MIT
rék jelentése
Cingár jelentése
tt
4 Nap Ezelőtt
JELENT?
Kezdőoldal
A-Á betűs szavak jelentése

__________________________________________________

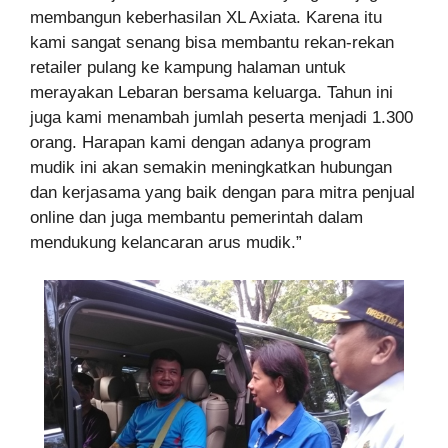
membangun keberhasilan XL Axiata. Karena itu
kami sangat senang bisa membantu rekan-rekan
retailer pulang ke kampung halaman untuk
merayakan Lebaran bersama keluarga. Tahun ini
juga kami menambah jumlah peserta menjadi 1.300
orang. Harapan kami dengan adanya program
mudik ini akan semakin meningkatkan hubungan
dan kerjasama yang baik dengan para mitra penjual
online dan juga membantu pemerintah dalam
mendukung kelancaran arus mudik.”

__________________________________________________

» Exercise aim
From the listing above, copy all lines holding the word "jelentése".

» Response to this exercise
rék jelentése
Cingár jelentése
A-Á betűs szavak jelentése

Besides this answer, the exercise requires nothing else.